▶ SOURCE MATERIAL:
——————

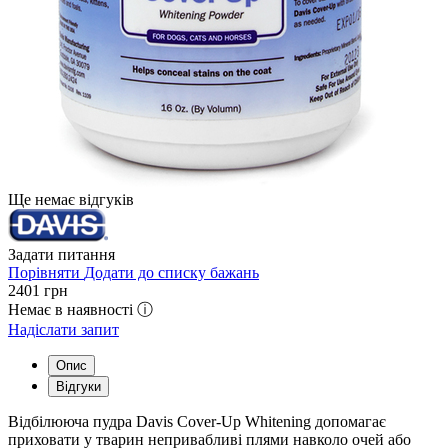
Ще немає відгуків
Задати питання
Порівняти
Додати до списку бажань
2401
грн
Немає в наявності ⓘ
Надіслати запит
Опис
Відгуки
Відбілююча пудра Davis Cover-Up Whitening допомагає
приховати у тварин непривабливі плями навколо очей або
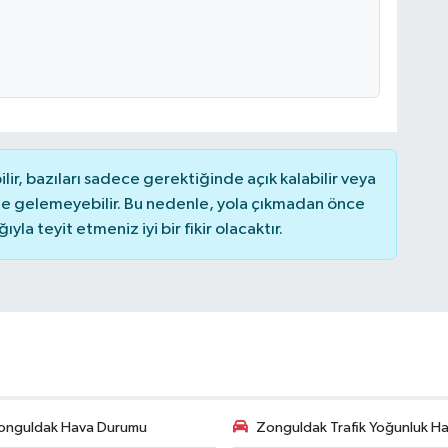
r, bazıları sadece gerektiğinde açık kalabilir veya
 gelemeyebilir. Bu nedenle, yola çıkmadan önce
la teyit etmeniz iyi bir fikir olacaktır.
onguldak Hava Durumu
Zonguldak Trafik Yoğunluk Har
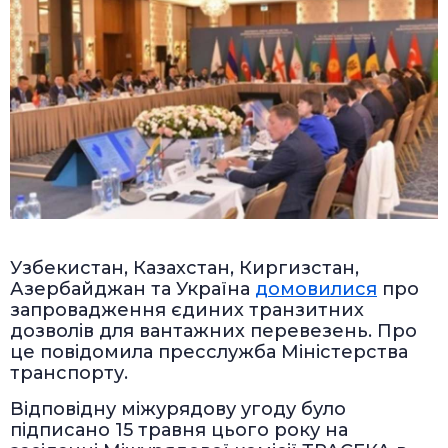
Узбекистан, Казахстан, Киргизстан,
Азербайджан та Україна
домовилися
про
запровадження єдиних транзитних
дозволів для вантажних перевезень. Про
це повідомила пресслужба Міністерства
транспорту.
Відповідну міжурядову угоду було
підписано 15 травня цього року на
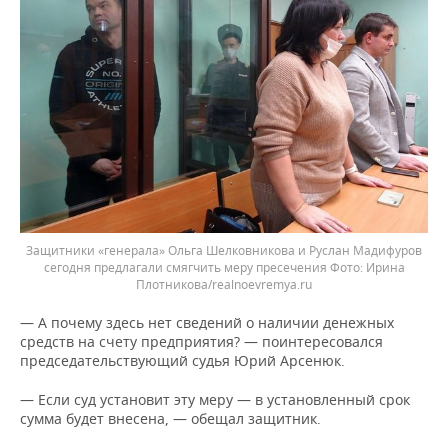
Защитники «генерала» Ольга Шелковникова и Руслан Мадифуров
сегодня предлагали смягчить меру пресечения
Ирина
Плотникова/realnoevremya.ru
— А почему здесь нет сведений о наличии денежных
средств на счету предприятия? — поинтересовался
председательствующий судья Юрий Арсенюк.
— Если суд установит эту меру — в установленный срок
сумма будет внесена, — обещал защитник.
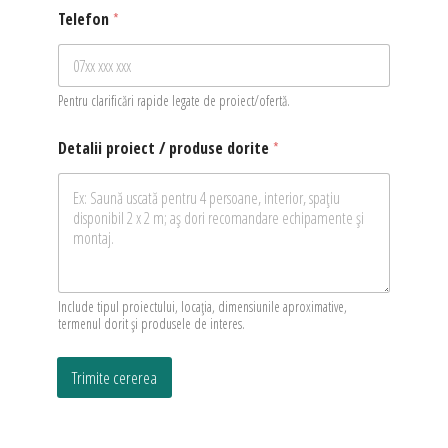
*
Telefon
*
/
N
u
m
e
Pentru clarificări rapide legate de proiect/ofertă.
Detalii proiect / produse dorite
*
Include tipul proiectului, locația, dimensiunile aproximative,
termenul dorit și produsele de interes.
Trimite cererea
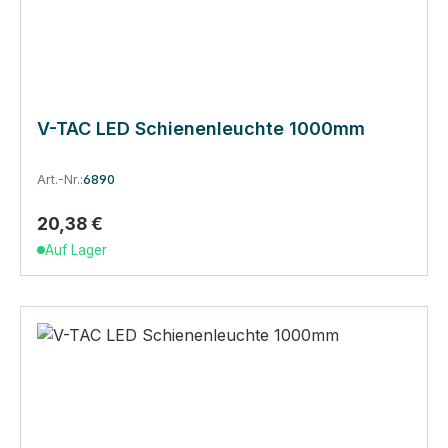
V-TAC LED Schienenleuchte 1000mm
Art.-Nr.:
6890
20,38 €
Regulärer Preis:
Auf Lager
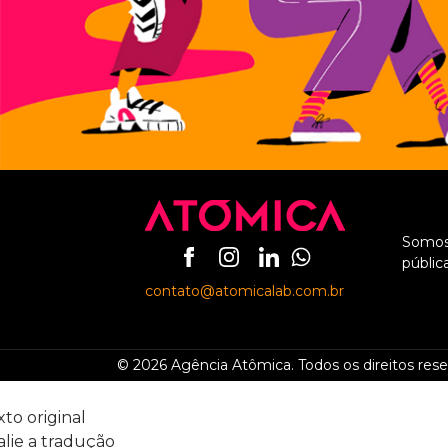
Somos
públic
contato@atomicalab.com.br
© 2026 Agência Atômica. Todos os direitos rese
xto original
alie a tradução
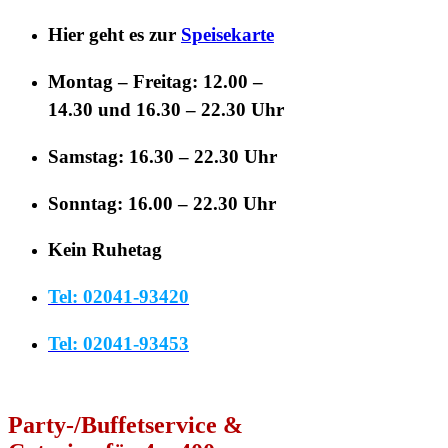
Hier geht es zur
Speisekarte
Montag – Freitag: 12.00 –
14.30 und 16.30 – 22.30 Uhr
Samstag: 16.30 – 22.30 Uhr
Sonntag: 16.00 – 22.30 Uhr
Kein Ruhetag
Tel: 02041-93420
Tel: 02041-93453
Party-/Buffetservice &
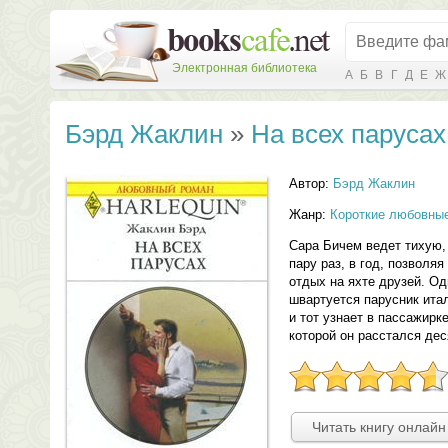
Электронная библиотека
А
Б
В
Г
Д
Е
Ж
Бэрд Жаклин
»
На всех парусах
Автор:
Бэрд Жаклин
Жанр:
Короткие любовны
Сара Бичем ведет тихую,
пару раз, в год, позволя
отдых на яхте друзей. О
швартуется парусник ита
и тот узнает в пассажирк
которой он расстался де
Читать книгу онлайн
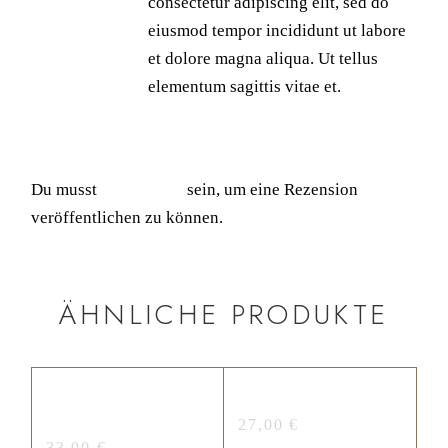
consectetur adipiscing elit, sed do
eiusmod tempor incididunt ut labore
et dolore magna aliqua. Ut tellus
elementum sagittis vitae et.
FÜGE DEINE REZENSION HINZU
Du musst
angemeldet
sein, um eine Rezension
veröffentlichen zu können.
ÄHNLICHE PRODUKTE
CRUNCH
SWEET SUPRISE
PRALINES
27,00
€
33,00
€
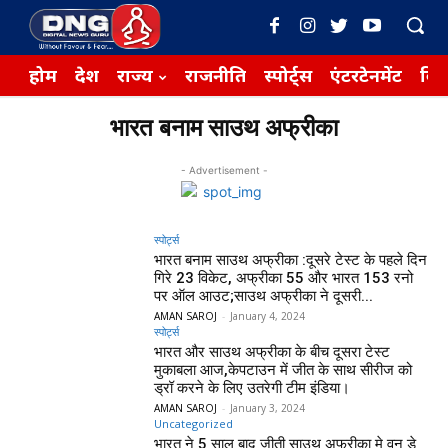
होम
देश
राज्य
राजनीति
स्पोर्ट्स
एंटरटेनमेंट
बिज़
भारत बनाम साउथ अफ्रीका
- Advertisement -
स्पोर्ट्स
भारत बनाम साउथ अफ्रीका :दूसरे टेस्ट के पहले दिन
गिरे 23 विकेट, अफ्रीका 55 और भारत 153 रनो
पर ऑल आउट;साउथ अफ्रीका ने दूसरी...
AMAN SAROJ
-
January 4, 2024
स्पोर्ट्स
भारत और साउथ अफ्रीका के बीच दूसरा टेस्ट
मुकाबला आज,केपटाउन में जीत के साथ सीरीज को
ड्रॉ करने के लिए उतरेगी टीम इंडिया।
AMAN SAROJ
-
January 3, 2024
Uncategorized
भारत ने 5 साल बाद जीती साउथ अफ्रीका मे वन डे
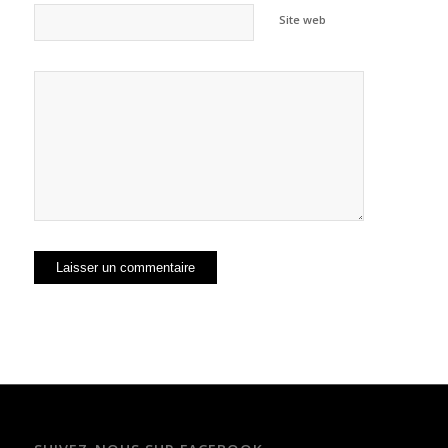
Site web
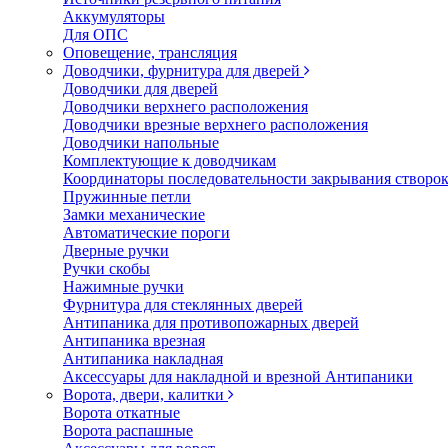
Аккумуляторы
Для ОПС
Оповещение, трансляция
Доводчики, фурнитура для дверей
Доводчики для дверей
Доводчики верхнего расположения
Доводчики врезные верхнего расположения
Доводчики напольные
Комплектующие к доводчикам
Координаторы последовательности закрывания створо
Пружинные петли
Замки механические
Автоматические пороги
Дверные ручки
Ручки скобы
Нажимные ручки
Фурнитура для стеклянных дверей
Антипаника для противопожарных дверей
Антипаника врезная
Антипаника накладная
Аксессуары для накладной и врезной Антипаники
Ворота, двери, калитки
Ворота откатные
Ворота распашные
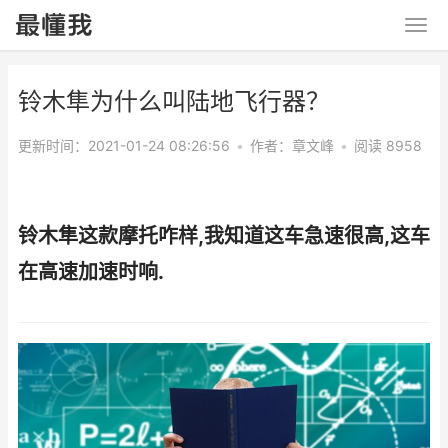
铃木隼为什么叫陆地飞行器？
更新时间：2021-01-24 08:26:56
•
作者：
章文峰
•
阅读 8958
铃木隼这款摩托咋样,我知道这车急速很高,这车
在高速加速时响.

——————

▶ WORK INSTRUCTION:
Taking the entries above, print exactly the lines starting at the line with "Оповещение, трансляция" and ending at the line with "Аксессуары для накладной и врезной Антипаники", both included.

▶ RESPONSE AREA:
Оповещение, трансляция
Доводчики, фурнитура для дверей
Доводчики для дверей
Доводчики верхнего расположения
Доводчики врезные верхнего расположения
Доводчики напольные
Комплектующие к доводчикам
Координаторы последовательности закрывания створо
Пружинные петли
Замки механические
Автоматические пороги
Дверные ручки
Ручки скобы
Нажимные ручки
Фурнитура для стеклянных дверей
Антипаника для противопожарных дверей
Антипаника врезная
Антипаника накладная
Аксессуары для накладной и врезной Антипаники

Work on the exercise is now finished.